Friday, January 9, 2009

Kicking the habits...

Are damn near impossible, if not just plain stupid to try. I am sitting, once again, on a Friday afternoon in the smoking booth in Atlanta being held together by nerve endings that are burned and frayed - misfiring emotion just about everywhere.

Sure, I do stupid stupid things. Sure we all pick up the phone sometimes, but last night, well, that took the first prize for stupidity. What exactly was I looking for, what response did I expect to get? Well, I pretty much got what I thought I would - and it was plain and simple - the parallels between Bob and Christy are almost perfect - the same logic, the same conclusions, the same reasoning. At least, this part of talking to him, wishing him and his family the best, giving in and giving up, it is done now, and I owe him nothing but respect for his boundaries and his home and his family.
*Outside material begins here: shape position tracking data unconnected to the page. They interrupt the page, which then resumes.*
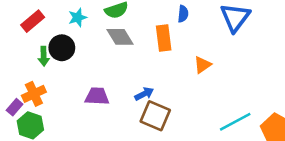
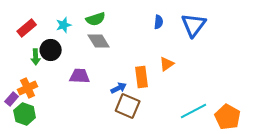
blue semicircle: (183, 14) -> (159, 22), moved
orange rectangle: (164, 38) -> (142, 77), moved
purple trapezoid: (97, 96) -> (80, 76), moved

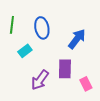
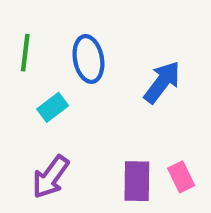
purple rectangle: (65, 69) -> (137, 181), moved
purple arrow: (40, 80) -> (51, 177), moved

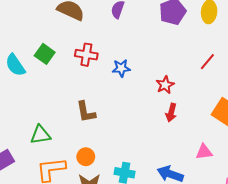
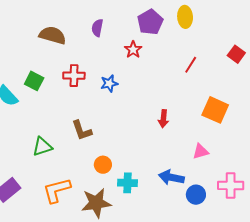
red star: (165, 85) -> (133, 50), moved
green triangle: (40, 135) -> (42, 147), moved
orange circle: (86, 157) -> (103, 165), moved

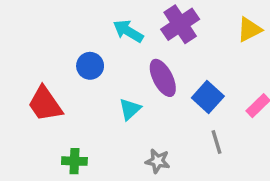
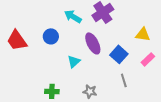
yellow triangle: (249, 29) -> (143, 34), moved, turned 35
red trapezoid: (45, 104) -> (17, 40), moved
green cross: (74, 161) -> (52, 91), moved

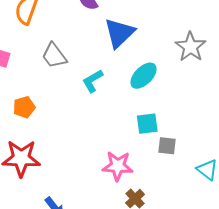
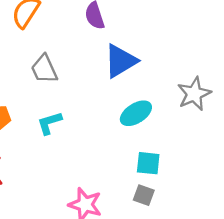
cyan L-shape: (93, 81) -> (49, 123), moved
cyan square: (147, 124) -> (148, 163), moved

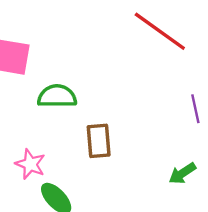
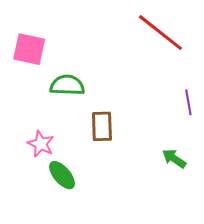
green arrow: (182, 173) -> (174, 159), turned 65

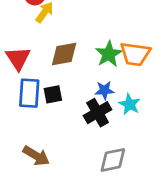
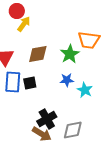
orange trapezoid: (135, 54) -> (89, 40), moved
black cross: (98, 113) -> (47, 119), moved
brown arrow: (36, 156) -> (42, 134), moved

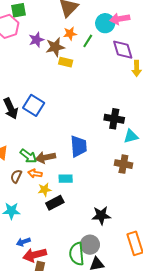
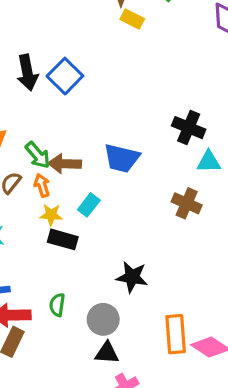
blue trapezoid: (79, 146) -> (122, 158), turned 95
orange arrow: (35, 173) -> (42, 185), turned 48
cyan rectangle: (66, 179) -> (89, 205), turned -64
black rectangle: (55, 203) -> (63, 239), turned 30
green semicircle: (77, 254) -> (57, 305), moved, size x0.6

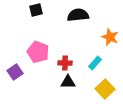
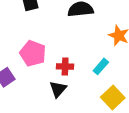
black triangle: (68, 82) -> (58, 89), moved, turned -49

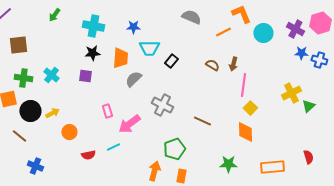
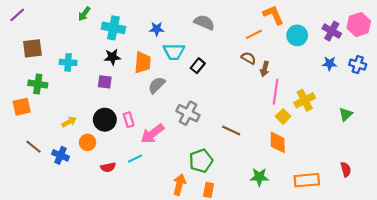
green arrow: (54, 15) -> (84, 14), moved
gray semicircle: (191, 17) -> (204, 22), moved
blue star: (301, 53) -> (330, 64), moved
brown semicircle: (212, 65) -> (249, 58), moved
cyan cross: (51, 75) -> (68, 62), moved, turned -35
yellow cross: (291, 93) -> (305, 100), moved
black circle: (30, 111) -> (105, 120), moved
blue cross: (35, 166) -> (61, 155), moved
Pretty much, if you ever need or want to meet me, I am in Hartsfield Jackson just about every Friday afternoon or every Monday morning - if you want to go away with me, that is where I will be - waiting for a plane or a friend or just getting ready to go away - that is where I will be. My cell phone will always be on, my blog will always be open, and my heart, well - that will be yours. Billy Bragg sings a beautiful song where he mentions the meaning of unrequited love - I will have to find that one of these days, and throw it on here - just for grins I guess.

Smiles have been hard today. Smiles have been hard for the past two months. I have fallen too far, and really don't care anymore. I want and need my fix, and in order to get it, I have to kick the habit and let choices be made, let families repair or falter, let Cadence decide - without me. It has gotten unhealthy - right now I don't want to go anywhere, I want to wait in the Atlanta airport, in the smoking lounge, and just wait. I don't want to see my children, I don't want to sleep in my own bed, I don't want any of that, I don't want to discuss or think or plan or anything - I want to wait - and that is what has gotten unhealthy - I am losing hope, and that, it seems, is the one thing that I had.
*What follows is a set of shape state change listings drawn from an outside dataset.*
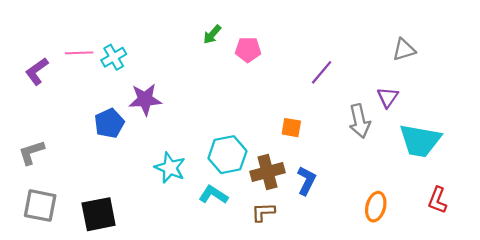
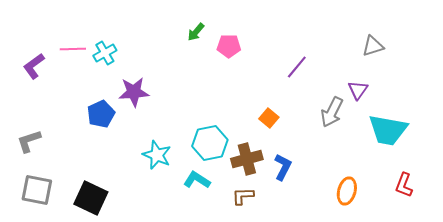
gray arrow: (360, 121) -> (332, 112), turned 40
orange square: (291, 128) -> (269, 118), turned 30
black square: (99, 214) -> (91, 198), turned 36

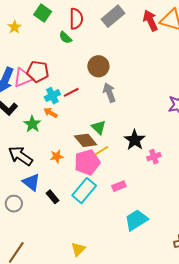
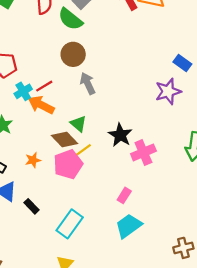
green semicircle: (65, 38) -> (70, 19), moved, size x1.6
orange arrow: (51, 113) -> (41, 105), moved, size x1.6
pink cross: (154, 157) -> (143, 152), size x1.5
pink rectangle: (119, 186) -> (124, 195), moved, turned -32
cyan rectangle: (84, 191) -> (70, 224), moved

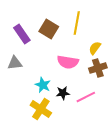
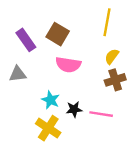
yellow line: (77, 23) -> (107, 22), moved
pink semicircle: (68, 62) -> (68, 65), moved
pink line: (86, 97) -> (101, 114), turned 36

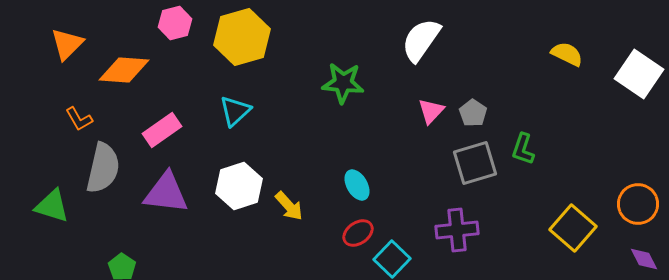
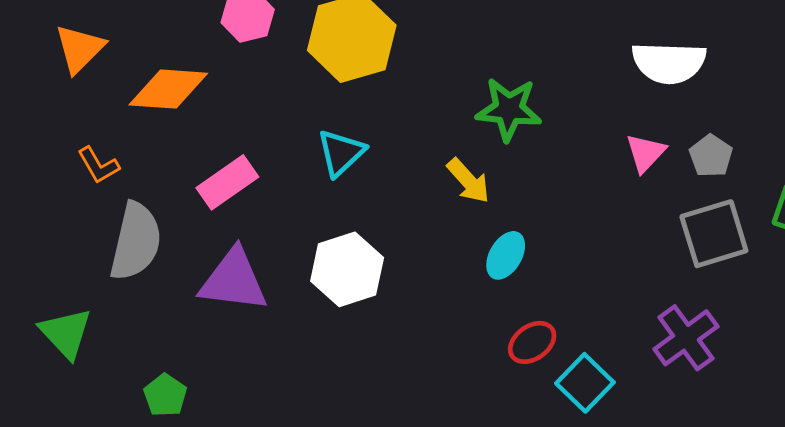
white semicircle: (421, 40) -> (669, 63), moved, turned -123
cyan ellipse: (357, 185) -> (506, 255), moved, turned 60
green triangle: (52, 206) -> (66, 333), moved, turned 30
yellow arrow: (289, 206) -> (468, 181), moved
purple cross: (457, 230) -> (686, 338), turned -30

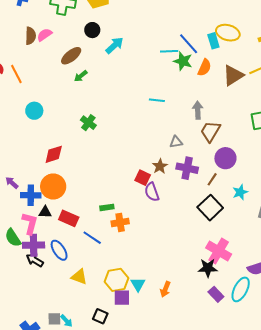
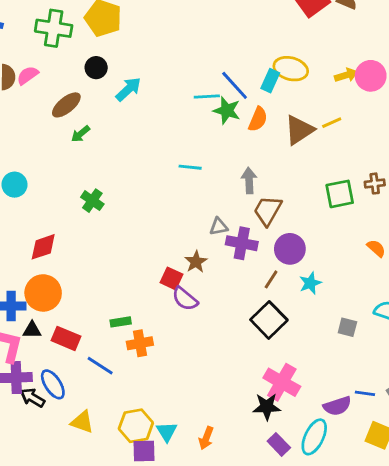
cyan rectangle: (213, 41) -> (270, 81), turned 42
purple cross: (187, 168) -> (242, 243), moved
purple semicircle: (152, 192) -> (185, 299), turned -30
cyan star: (240, 192) -> (310, 283), moved
black arrow: (35, 260) -> (32, 398), moved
Cadence, you are my dreams, and I want you to know that it is your face and voice that passes through my mind first when I wake and last when I go to sleep. I want you to know that you deserve to be happy and strong and have a membership to the YMCA and be able to sit on the kitchen floor and just be. You deserve to be open and honest and held with no other motives, you deserve to be heard, you deserve to be able to make a choice and own it and live it and accept that choice.

It is sad to see upset people in the airport - I look like I dipped my eyes in bleach, and hng my head to hide my emotion - and try to pretend that no one is staring at me right now - but the nerves still are firing and misfiring, the face is still hot and flushed with emotion, and the heart, well, the heart is still full of Cadence, and the need to have her.

That, for now, is all I have to say. The saying part is the easiest these days, the doing part, that is different.